È nuovamente il Coordinamento migranti a riferire di un insulto rivolto da un lavoratore a tempo indeterminato a un collega precario per il colore della sua pelle: “Il razzismo è uno strumento che serve a governare il lavoro migrante”.
L’insulto razzista di cui si ha avuto notizia due settimane fa non sarebbe un episodio isolato. Il Coordinamento migranti denuncia infatti una nuova vicenda anch’essa avvenuta all’Interporto: “Lo scorso anno C. lavorava a chiamata in un magazzino. Appena arrivato sapeva già usare il muletto e aveva il patentino per farlo. ‘Ma può un nero imparare così velocemente un lavoro da bianco?’ Deve aver pensato così quel lavoratore a tempo indeterminato che, insospettito da un nero che guida un muletto, ha intimato a C. di mostrargli il patentino. Una provocazione, ma C. non ha abbassato la testa in silenzio. Ha risposto a tono e gli ha chiesto di mostrargli il suo di patentino. In cambio si è preso in piena faccia un ‘n*gro di merda’”.
Prosegue l’articolo sul sito del Coordinamento: “‘So di essere nero, ma non c’è nessun n*gro di merda’, ci dice C. L’insulto razzista ha fatto male ma C. non lo ha denunciato, semplicemente si è rifiutato di lavorare con un razzista. Da allora, e sono passati pochi mesi, C. ha cambiato più lavori, attende il ricorso dopo il diniego della Commissione territoriale e oggi lavora in un altro magazzino dell’Inteporto, ma non più a chiamata”.
“Non basta però scandalizzarsi – si legge in conclusione – perché il razzismo, violento e sfacciato, esiste ancora.
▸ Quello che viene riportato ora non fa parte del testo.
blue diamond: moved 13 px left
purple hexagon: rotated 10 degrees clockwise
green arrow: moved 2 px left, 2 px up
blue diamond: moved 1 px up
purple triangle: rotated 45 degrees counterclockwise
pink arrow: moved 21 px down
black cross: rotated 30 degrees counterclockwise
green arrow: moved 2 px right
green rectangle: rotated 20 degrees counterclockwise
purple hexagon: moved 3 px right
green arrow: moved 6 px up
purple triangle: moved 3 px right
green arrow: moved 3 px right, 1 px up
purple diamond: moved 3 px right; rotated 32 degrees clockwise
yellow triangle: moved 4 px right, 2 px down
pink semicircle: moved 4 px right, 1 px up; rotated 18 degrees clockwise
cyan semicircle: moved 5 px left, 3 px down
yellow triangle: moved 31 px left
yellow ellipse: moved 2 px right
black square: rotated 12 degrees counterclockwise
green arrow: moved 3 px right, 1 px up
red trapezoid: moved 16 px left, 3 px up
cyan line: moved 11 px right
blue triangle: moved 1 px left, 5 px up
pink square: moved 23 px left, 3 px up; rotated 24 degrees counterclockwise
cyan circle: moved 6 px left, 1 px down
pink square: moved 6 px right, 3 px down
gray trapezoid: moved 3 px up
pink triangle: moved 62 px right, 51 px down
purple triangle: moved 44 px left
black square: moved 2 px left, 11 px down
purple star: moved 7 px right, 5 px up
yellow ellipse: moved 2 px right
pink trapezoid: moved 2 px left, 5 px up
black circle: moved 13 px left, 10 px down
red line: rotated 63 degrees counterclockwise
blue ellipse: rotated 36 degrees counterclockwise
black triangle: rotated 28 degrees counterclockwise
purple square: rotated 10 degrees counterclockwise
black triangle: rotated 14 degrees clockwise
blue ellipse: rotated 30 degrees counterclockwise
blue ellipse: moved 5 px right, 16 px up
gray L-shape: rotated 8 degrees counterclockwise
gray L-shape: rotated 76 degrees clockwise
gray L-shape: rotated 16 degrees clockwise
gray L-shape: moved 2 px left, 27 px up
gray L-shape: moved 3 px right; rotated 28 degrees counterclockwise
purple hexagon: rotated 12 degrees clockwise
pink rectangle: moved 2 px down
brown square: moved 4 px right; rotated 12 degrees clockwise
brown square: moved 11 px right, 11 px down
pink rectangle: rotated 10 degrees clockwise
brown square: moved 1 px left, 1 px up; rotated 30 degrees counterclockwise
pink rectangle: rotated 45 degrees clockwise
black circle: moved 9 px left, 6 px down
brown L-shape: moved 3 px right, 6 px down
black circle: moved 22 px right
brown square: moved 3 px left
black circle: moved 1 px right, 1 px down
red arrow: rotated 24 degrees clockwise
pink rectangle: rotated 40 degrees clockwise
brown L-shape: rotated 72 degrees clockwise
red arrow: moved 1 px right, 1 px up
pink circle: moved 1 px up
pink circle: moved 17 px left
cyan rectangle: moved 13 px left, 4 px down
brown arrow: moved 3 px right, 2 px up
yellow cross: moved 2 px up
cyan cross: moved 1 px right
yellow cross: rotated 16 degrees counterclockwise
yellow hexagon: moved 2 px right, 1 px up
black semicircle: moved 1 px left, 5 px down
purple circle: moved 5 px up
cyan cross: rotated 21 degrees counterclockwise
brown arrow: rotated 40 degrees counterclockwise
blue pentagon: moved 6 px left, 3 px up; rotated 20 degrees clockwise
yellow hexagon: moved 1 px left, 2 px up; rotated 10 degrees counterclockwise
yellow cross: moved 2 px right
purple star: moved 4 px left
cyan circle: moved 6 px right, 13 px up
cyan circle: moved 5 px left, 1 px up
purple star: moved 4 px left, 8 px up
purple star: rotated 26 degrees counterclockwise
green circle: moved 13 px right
Il razzismo è infatti uno strumento che serve a governare il lavoro migrante: serve a intimidire donne e uomini migranti, a tenerli al loro posto, a dividerli dagli altri lavoratori. Il razzismo non è fatto solo di parole che insultano i neri e suonano sporche all’orecchio dei bianchi, ma segna gerarchie che girano attorno ai documenti, diversi uno dall’altro ma tutti da rinnovare, che i migranti tengono in tasca”.